┌─ Data under study

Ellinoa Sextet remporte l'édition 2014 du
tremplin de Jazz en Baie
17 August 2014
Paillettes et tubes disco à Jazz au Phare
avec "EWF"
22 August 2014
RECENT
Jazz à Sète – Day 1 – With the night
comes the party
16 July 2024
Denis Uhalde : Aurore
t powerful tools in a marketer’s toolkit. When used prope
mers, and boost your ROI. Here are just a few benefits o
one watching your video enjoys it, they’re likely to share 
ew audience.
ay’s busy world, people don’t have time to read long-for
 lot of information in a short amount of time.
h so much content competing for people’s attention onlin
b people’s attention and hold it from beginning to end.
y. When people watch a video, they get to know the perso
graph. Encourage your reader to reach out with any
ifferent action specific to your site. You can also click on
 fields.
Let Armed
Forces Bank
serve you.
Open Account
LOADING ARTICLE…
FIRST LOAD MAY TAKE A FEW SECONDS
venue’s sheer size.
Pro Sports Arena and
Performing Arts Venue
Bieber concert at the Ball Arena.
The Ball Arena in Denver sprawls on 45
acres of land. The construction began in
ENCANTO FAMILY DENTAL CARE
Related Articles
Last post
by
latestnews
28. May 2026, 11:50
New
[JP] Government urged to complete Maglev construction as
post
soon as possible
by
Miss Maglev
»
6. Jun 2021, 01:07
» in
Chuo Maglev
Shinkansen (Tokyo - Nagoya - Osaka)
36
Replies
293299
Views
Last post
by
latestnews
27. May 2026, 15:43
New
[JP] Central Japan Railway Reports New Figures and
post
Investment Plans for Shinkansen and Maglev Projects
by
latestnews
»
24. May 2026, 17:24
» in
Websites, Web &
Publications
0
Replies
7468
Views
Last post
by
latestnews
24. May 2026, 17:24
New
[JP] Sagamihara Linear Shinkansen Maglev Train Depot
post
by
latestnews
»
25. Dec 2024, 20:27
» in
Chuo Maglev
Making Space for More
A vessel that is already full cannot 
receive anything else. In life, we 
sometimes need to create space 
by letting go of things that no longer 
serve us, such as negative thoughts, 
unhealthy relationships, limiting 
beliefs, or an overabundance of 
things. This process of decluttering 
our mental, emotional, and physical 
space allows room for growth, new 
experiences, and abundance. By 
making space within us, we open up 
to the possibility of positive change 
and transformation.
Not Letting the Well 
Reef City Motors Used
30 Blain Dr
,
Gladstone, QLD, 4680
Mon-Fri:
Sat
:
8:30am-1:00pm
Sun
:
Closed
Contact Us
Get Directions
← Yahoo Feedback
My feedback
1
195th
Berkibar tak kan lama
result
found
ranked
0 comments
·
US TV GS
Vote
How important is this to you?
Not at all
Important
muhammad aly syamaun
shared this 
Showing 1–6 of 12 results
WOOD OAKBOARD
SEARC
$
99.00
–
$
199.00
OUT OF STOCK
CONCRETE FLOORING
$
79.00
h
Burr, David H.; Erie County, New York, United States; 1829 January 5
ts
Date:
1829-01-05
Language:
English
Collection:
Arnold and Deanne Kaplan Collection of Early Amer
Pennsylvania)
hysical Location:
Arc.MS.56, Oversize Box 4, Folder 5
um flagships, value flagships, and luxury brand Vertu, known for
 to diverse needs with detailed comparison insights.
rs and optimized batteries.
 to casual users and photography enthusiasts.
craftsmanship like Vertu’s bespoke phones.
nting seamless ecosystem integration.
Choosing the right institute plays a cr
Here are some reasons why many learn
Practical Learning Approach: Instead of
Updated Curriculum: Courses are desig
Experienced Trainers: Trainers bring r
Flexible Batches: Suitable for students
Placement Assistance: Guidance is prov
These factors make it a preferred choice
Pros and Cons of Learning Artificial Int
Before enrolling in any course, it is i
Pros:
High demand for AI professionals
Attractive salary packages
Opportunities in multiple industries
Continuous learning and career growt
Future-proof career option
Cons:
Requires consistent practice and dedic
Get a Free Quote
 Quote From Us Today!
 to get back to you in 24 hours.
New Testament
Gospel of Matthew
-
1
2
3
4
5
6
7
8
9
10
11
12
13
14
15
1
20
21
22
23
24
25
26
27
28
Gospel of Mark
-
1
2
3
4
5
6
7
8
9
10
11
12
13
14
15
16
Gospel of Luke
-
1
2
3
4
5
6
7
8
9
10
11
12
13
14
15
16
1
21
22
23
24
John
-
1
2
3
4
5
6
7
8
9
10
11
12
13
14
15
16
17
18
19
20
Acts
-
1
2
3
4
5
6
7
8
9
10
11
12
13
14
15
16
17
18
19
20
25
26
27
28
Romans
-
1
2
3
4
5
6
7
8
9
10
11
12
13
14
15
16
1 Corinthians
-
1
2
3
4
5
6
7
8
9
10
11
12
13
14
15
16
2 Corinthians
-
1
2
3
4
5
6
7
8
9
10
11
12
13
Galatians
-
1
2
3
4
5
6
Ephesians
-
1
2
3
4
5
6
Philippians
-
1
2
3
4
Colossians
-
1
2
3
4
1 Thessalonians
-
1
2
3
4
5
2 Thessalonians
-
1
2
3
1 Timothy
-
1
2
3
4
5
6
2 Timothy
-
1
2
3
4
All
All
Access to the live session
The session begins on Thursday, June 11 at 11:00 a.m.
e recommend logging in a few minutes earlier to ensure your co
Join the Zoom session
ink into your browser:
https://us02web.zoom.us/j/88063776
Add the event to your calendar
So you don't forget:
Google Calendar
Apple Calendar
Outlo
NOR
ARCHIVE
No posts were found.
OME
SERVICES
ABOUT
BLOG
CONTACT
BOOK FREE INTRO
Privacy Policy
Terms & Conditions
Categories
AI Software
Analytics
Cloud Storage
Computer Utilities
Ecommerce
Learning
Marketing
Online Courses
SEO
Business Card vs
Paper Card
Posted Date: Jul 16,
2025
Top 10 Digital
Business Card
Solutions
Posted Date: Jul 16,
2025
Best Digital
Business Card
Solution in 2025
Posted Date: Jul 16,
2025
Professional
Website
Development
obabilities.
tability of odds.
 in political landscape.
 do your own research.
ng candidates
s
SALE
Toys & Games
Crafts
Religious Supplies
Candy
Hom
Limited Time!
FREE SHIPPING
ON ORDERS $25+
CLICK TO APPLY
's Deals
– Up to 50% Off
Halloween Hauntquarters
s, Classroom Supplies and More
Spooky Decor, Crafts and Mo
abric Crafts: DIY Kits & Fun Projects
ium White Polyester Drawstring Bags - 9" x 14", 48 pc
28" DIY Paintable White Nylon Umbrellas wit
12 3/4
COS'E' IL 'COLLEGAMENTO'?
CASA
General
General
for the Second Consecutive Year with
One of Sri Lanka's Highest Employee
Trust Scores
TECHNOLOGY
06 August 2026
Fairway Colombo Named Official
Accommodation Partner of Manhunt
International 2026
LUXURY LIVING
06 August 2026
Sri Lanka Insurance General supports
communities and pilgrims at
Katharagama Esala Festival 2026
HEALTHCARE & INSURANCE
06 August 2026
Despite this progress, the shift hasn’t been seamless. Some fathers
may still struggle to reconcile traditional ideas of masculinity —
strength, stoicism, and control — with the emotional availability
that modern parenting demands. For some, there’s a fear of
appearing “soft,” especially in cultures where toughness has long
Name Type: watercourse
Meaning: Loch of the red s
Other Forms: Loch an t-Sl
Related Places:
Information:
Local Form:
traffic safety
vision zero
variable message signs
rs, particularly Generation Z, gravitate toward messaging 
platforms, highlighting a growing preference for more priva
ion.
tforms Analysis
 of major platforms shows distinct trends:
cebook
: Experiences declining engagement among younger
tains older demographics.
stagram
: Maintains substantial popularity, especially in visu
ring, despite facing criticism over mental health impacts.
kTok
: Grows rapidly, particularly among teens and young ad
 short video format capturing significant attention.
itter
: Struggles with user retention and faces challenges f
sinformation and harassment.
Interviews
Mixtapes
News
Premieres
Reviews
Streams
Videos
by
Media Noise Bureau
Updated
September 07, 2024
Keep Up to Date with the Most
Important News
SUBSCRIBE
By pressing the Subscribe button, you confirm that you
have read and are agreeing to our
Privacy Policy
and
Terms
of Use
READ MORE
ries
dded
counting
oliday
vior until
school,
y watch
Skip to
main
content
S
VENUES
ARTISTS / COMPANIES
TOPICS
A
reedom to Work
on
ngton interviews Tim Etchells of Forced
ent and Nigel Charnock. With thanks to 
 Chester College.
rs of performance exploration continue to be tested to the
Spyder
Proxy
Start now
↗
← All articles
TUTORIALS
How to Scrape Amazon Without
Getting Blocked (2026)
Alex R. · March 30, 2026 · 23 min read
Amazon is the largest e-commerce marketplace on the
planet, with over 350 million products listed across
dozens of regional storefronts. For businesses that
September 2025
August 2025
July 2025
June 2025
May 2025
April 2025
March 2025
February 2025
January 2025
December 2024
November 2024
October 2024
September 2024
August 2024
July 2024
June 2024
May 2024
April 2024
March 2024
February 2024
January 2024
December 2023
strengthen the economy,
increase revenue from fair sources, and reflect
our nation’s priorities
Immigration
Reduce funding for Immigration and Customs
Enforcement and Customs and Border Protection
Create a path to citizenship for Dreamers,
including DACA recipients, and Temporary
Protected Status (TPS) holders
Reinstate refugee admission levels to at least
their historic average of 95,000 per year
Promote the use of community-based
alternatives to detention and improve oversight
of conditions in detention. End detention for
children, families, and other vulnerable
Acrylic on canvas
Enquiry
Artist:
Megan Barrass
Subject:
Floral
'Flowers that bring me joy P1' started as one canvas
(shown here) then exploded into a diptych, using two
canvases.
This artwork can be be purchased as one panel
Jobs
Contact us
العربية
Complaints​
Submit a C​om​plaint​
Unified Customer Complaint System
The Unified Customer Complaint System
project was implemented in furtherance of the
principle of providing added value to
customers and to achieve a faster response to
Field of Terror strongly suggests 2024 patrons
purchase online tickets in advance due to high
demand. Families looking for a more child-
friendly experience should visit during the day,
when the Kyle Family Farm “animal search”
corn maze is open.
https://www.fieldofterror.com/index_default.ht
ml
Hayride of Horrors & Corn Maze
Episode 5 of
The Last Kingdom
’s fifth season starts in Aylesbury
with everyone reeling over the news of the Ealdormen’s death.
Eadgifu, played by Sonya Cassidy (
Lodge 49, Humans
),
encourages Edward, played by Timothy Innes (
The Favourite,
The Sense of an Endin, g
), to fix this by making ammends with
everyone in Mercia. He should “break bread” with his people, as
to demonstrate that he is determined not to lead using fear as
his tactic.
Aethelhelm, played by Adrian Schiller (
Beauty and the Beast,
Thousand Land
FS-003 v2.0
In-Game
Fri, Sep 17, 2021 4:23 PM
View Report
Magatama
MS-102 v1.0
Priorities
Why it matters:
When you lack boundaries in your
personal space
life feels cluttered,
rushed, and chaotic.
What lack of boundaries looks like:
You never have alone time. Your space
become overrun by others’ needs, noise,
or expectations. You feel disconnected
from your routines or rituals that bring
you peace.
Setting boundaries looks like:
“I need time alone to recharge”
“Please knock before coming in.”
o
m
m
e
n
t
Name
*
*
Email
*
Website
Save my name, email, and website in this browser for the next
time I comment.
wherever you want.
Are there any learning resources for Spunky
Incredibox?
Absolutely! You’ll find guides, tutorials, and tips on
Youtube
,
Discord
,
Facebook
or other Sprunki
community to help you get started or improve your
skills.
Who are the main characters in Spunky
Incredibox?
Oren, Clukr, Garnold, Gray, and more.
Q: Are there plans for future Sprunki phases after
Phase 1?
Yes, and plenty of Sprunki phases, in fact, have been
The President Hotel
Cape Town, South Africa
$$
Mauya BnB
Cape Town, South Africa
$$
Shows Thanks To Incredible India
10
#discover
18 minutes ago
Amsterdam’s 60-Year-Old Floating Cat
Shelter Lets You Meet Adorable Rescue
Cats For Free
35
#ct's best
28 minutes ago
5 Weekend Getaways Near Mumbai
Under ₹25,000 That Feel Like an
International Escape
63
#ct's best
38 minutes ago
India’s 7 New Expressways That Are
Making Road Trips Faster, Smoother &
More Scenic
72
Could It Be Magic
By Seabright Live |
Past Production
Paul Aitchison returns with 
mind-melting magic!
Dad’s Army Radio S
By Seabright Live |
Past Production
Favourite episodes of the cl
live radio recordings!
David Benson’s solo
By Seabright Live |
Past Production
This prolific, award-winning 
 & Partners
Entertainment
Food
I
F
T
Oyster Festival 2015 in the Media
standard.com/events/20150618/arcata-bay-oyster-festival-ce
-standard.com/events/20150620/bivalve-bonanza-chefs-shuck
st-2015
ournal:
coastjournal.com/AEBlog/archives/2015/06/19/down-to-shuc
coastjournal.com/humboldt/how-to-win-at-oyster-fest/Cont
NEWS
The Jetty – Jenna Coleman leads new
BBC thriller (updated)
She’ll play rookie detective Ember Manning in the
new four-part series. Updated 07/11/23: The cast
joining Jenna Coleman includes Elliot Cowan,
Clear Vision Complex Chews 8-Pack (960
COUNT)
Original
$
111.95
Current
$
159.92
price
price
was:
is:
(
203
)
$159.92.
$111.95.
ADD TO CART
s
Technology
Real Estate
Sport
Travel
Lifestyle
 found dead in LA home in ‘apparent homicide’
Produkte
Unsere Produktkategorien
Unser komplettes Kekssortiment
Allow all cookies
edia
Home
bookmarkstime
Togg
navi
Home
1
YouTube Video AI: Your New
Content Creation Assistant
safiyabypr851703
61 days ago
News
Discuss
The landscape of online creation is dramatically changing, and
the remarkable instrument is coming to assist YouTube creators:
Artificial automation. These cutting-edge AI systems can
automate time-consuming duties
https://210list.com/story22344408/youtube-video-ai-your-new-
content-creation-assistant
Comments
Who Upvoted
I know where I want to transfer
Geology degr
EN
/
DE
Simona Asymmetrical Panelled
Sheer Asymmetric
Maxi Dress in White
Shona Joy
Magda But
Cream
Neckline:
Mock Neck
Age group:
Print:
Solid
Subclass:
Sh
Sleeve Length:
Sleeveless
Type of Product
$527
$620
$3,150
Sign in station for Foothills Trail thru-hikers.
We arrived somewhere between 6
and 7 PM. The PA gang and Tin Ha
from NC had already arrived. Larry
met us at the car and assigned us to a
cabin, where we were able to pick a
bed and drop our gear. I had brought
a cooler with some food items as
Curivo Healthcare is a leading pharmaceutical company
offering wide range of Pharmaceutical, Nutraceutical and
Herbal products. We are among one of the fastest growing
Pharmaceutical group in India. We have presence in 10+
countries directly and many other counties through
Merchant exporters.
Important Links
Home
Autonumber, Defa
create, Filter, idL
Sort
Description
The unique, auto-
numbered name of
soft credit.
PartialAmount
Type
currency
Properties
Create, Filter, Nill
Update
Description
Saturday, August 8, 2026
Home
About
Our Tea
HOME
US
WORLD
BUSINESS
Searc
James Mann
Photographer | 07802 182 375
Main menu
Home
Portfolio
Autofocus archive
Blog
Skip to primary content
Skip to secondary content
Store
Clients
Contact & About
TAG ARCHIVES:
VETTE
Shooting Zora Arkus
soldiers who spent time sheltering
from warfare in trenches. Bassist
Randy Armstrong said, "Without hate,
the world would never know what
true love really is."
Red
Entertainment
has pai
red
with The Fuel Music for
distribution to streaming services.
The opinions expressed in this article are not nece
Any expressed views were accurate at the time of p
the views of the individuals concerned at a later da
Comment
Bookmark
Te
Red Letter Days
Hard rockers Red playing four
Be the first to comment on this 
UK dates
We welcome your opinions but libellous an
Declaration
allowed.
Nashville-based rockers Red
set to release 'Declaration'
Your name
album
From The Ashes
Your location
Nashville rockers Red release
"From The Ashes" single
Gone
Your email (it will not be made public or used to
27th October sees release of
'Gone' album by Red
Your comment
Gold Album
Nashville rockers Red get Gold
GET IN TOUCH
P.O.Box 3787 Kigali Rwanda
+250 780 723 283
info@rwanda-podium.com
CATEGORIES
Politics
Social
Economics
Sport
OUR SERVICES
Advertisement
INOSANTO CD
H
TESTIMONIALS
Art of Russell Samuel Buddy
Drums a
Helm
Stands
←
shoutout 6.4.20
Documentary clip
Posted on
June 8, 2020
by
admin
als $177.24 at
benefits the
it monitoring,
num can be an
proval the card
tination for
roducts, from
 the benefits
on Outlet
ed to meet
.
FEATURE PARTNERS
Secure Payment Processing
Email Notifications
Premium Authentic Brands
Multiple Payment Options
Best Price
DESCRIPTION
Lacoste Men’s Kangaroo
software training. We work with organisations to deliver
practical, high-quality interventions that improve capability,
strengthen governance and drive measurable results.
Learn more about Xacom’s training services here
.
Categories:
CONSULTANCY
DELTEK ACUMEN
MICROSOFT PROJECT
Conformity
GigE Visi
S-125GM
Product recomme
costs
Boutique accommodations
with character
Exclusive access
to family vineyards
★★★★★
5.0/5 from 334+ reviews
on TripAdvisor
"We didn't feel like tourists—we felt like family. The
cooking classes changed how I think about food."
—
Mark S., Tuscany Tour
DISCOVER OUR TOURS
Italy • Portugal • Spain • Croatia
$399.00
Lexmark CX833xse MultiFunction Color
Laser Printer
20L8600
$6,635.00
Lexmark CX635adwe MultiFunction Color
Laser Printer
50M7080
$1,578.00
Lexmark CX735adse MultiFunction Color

└─

Work instruction: Where the string "Declaration" occurs in the data, return the whole line.

Written solution:
Declaration
set to release 'Declaration'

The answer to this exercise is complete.